Camerini, Serena, Mauri, Pierluigi
Journal of chromatography 2015 v.1381 pp. 1-12
biomarkers, biopsy, blood, cerebrospinal fluid, data collection, early diagnosis, fractionation, liquid chromatography, mass spectrometry, patients, peptides, protein composition, proteins, proteomics, urine
The purpose of clinical proteomics is to characterise protein profiles of a plethora of diseases with the aim of finding specific biomarkers. These are particularly valuable for early diagnosis, and represent key molecules suitable to elucidate pathogenic mechanisms. Samples deriving from patients (i.e. blood, urine, cerebrospinal fluid, biopsies) are the sources for clinical proteomics. Due to the complexity of the extracted samples their direct analysis is unachievable.
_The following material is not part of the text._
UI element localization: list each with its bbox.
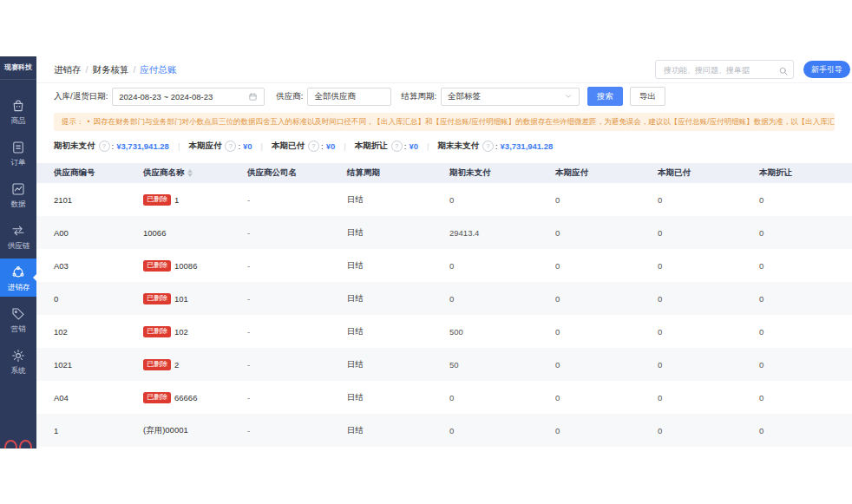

Any analytical clinical proteomics study should start with the choice of the optimal combination of strategies with respect to both sample preparations and MS approaches. Protein or peptide fractionation (off-line or on-line) is essential to reduce complexity of biological samples and to achieve the most complete and reproducible analysis. The aim of this review is to introduce the readers to a functional range of strategies to help scientists in their proteomics set up. In particular, the separation approaches of proteins or peptides (both gel-based and gel-free) are reviewed with special attention paid to their advantages and limitations, and to the different liquid chromatography techniques used to peptide fractionation after protein enzymatic digestion and before their detection. Finally, the role of mass spectrometry (MS) for protein identification and quantification is discussed including emerging MS data acquisition strategies.